U kobiet, które karmią długo rak piersi występuje niby rzadziej bądź w ogóle, karmcie się jak najdłużej, ile się da. :tak:

Czekam na olimpijski materiał w takim razie. :laugh2:
 
Bubbles kochana, wierzę, że jesteś rozchwiana, po tym wszystkim co Was spotkało, nie ma w tym nic dziwnego. Na pewno potrzeba trochę czasu, żeby sobie wszystko na nowo poukładać. Życie całej Waszej rodziny toczyło się ostatnio wokół choroby Filipka. Teraz ten etap macie już poniekąd za sobą, chociaż na pewno nie pozwoli o sobie szybko zapomnieć, chociażby z uwagi na kontrole i badania. Mimo to, na pewno teraz będzie już lżej. Musicie tylko dać sobie czas i na nowo zorganizować każdy dzień.
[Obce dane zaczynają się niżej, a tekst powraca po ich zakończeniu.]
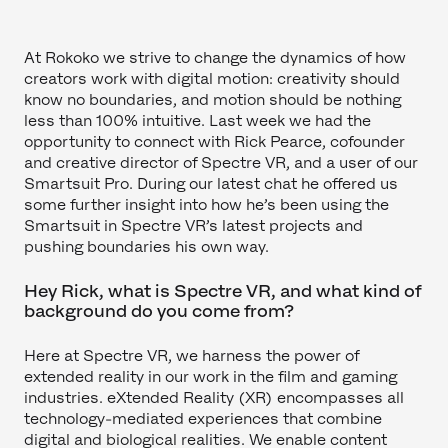
At Rokoko we strive to change the dynamics of how
creators work with digital motion: creativity should
know no boundaries, and motion should be nothing
less than 100% intuitive. Last week we had the
opportunity to connect with Rick Pearce, cofounder
and creative director of Spectre VR, and a user of our
Smartsuit Pro. During our latest chat he offered us
some further insight into how he’s been using the
Smartsuit in Spectre VR’s latest projects and
pushing boundaries his own way.
Hey Rick, what is Spectre VR, and what kind of
background do you come from?
Here at Spectre VR, we harness the power of
extended reality in our work in the film and gaming
industries. eXtended Reality (XR) encompasses all
technology-mediated experiences that combine
digital and biological realities. We enable content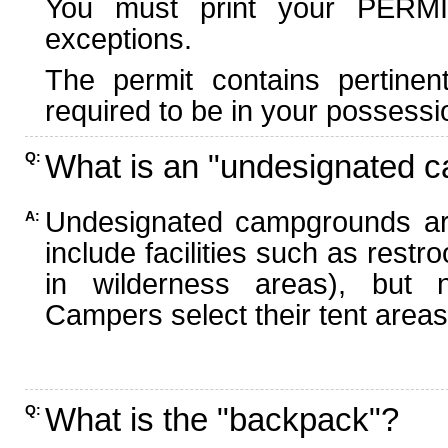
You must print your PERMI
exceptions.
The permit contains pertinen
required to be in your possessi
What is an "undesignated 
Q:
Undesignated campgrounds ar
A:
include facilities such as rest
in wilderness areas), but n
Campers select their tent areas 
What is the "backpack"?
Q:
Pamiętaj, że my tu zawsze jesteśmy z Tobą i mocno trzymamy kciuki za Hipcia.
Moc buziaków dla Was.
 
Jak dobrze, ze to już koniec. Macie to już za sobą kochani. Wszyscy całą Waszą czwórką byliście bardzo dzielni.
Zobaczysz jeszcze kilka dni i Hipcio dojdzie do siebie po tej chemii, Przykro , że jest osłabiony, dobrze, że chociaż najlepsze pod słońcem mamine mleczko pije. Daj mu kilka dni Kochana. Teraz należą Wam się wakacje jakiś wypad, choćby jednodniowy nad jeziorko czy cuś pomyślcie. Jestem z Was taka dumna, bo droga przez tą chorobę była taka trudna, a Wy wygraliście tą wojnę.
Ja i nadal będę o Filipku pamiętać w wieczornym paciorku, żeby jak najszybciej doszedł do siebie po tej chemii.
Ściskam Was mocno.
 
Bubbles boże jak sie cieszę, że macie już za sobą to wszystko, teraz Fifciu niech nabiera sił, na pewno niedługo wróci mu apetyt i nadrobi utracone dkg. Jesteście wielcy! Buziaczki dla WAs!!
 
Kochany Filciu:) Mam nadzieję,że szybko wrócą mu siły i apetyt. Bubbles macie już to z głowy. Teraz czekamy na rezonans. Mam nadzieję,że wszystko będzie dobrze.
Kochana potrzebujesz czasu,żeby się oswoić i poukładać sobie to wszystko. Pozostaje tylko wierzyć że już nic złego nie spotka Ciebie i Twoich chłopaków. Ja w to wierzę!!
Czekam na filmik z Filciem :) Ściskam Was mocno.
 
reklama
Bubbles cóż ja mogę napisać nie umię nawet znaleść słów które są w stanie opisać jak strasznie się cieszymy że wygraliście tą batalię z chorobą
Po prostu wyściskaj swojego syneczka od nas wszystkich po pięciokroć,bo osobiście nie możemy tego zrobić a szkoda.